Aujourd’hui le thème de la table-ronde m’a beaucoup intrigué : « Au-delà de l’archive : politiques de la performance ». Je me suis posé trois questions en particulier :
1. D’abord, je me suis demandé pourquoi il faudrait aller « au-delà » de l’archive, qu’est-ce qui ne va pas avec l’archive telle qu’elle se fait aujourd’hui, et plus particulièrement quelles voix et quels corps y sont présents ou absents ;
2. Ensuite, quels sont les liens entre nos corps et nos archives, entre nos corps et les archives en général ? Quels corps occupent quelles places dans les processus d’archivage et de commémoration ?

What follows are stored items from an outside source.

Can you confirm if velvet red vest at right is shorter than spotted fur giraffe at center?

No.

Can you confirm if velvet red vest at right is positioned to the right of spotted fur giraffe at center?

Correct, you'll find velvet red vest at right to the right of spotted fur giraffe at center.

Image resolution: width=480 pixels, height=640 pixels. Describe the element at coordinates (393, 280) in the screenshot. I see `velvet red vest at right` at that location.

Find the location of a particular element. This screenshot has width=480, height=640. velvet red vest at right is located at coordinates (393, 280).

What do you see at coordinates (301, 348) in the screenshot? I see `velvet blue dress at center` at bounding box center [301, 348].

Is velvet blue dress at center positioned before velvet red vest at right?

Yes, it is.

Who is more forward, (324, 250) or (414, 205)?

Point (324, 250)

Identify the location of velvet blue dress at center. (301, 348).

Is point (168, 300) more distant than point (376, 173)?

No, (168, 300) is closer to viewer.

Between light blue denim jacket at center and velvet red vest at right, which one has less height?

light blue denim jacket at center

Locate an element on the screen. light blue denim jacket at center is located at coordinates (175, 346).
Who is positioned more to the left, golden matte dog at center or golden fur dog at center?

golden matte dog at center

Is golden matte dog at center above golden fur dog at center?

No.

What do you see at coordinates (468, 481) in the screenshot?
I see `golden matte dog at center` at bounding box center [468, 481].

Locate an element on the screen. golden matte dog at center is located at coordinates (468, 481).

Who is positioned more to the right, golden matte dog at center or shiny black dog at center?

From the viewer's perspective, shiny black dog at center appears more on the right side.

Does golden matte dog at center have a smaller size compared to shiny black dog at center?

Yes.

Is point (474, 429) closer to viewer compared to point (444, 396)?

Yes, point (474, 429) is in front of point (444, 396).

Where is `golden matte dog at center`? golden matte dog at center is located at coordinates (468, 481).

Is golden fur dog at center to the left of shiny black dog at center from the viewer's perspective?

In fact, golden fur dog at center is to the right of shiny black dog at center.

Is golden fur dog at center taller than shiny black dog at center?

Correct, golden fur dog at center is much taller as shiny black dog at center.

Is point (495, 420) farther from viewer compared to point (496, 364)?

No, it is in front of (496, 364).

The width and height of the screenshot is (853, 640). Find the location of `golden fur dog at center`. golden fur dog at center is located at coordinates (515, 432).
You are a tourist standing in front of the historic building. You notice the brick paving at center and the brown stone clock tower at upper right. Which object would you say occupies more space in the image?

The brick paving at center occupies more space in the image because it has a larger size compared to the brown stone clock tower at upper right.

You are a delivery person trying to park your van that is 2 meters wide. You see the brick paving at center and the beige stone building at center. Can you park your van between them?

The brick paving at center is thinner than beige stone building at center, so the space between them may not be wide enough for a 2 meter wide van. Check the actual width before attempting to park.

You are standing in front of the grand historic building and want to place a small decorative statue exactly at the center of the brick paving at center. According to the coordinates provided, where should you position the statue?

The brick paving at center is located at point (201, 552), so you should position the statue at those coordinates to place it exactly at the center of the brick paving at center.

3. Enfin, je travaille beaucoup avec Sam Bourcier qui parle constamment d’« archives performatives », et je n’ai jamais trop osé lui dire que… je ne comprenais pas vraiment ce qu’il voulait dire par là. Alors je me suis dit que c’était l’occasion aujourd’hui de se confronter à la question : qu’est-ce que ça veut dire une « archive performative » ? Est-ce que toutes les archives sont performatives ? Est-ce qu’il y aurait une spécificité à la performativité de nos archives minoritaires ?

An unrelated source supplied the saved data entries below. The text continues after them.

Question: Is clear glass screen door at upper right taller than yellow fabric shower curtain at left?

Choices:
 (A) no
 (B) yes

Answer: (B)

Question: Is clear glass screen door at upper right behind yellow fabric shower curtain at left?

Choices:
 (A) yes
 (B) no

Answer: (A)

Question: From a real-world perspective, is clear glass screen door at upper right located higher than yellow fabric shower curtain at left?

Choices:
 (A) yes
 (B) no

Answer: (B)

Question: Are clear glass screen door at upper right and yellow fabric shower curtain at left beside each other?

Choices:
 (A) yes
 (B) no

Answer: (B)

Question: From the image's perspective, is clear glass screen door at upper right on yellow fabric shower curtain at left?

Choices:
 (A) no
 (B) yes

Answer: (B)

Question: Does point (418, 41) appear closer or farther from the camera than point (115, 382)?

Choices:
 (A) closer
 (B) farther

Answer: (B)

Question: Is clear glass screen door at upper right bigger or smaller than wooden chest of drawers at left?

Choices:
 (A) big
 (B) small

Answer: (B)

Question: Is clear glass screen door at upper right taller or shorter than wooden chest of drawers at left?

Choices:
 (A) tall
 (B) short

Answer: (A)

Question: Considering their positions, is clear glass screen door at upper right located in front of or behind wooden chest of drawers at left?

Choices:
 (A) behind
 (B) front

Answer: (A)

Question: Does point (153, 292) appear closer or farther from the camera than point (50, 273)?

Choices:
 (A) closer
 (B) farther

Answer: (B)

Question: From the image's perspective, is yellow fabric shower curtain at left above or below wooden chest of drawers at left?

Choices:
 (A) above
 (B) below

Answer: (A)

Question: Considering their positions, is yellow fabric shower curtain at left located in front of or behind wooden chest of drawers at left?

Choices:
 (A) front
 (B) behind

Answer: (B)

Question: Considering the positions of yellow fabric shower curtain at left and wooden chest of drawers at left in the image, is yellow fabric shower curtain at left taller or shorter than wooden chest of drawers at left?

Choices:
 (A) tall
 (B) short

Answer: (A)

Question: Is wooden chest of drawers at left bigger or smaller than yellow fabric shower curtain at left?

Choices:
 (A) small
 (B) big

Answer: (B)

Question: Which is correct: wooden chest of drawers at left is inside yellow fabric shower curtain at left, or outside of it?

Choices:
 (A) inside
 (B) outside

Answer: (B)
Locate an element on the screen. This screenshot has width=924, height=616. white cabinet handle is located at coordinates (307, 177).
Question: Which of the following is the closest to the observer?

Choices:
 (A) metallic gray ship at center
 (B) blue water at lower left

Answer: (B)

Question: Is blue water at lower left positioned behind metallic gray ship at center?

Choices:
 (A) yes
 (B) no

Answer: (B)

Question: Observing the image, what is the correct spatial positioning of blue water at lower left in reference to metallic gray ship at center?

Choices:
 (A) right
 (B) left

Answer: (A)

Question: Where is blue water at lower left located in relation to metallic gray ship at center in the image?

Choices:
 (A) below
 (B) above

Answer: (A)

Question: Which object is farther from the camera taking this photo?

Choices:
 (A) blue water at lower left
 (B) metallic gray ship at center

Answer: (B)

Deux petites précisions avant de commencer. La première c’est que je parle à partir d’une recherche en cours, et en cours depuis pas si longtemps, donc si certains points de mon argumentation ont l’air un peu fragiles c’est sans doute qu’ils le sont. La deuxième c’est que ce soir c’est moi qui parle, ça ne veut pas dire que ce n’est que ma voix qu’on entend : mes remarques sont le résultat d’un travail mené dans le collectif à travers des discussions, des débats, des projets, des actions publiques ; et les voix qu’on entend à travers la mienne sont aussi celles de nombreux et nombreuses activistes des archives qui m’inspirent, à Paris mais aussi à Lyon, Montpellier, Marseille, et à l’étranger.
I.
La performativité de la mémoire : voix, corps, et violence archivale
1) La violence archivale
Je mentionne ces voix justement parce que je pense justement qu’une réflexion politique sur la mémoire doit commencer par la question des voix : dans les discours sur le présent comme le passé, qui est entendu.e ? qui est légitime et autorisé.e à parler ? et qui parle à la place de qui ?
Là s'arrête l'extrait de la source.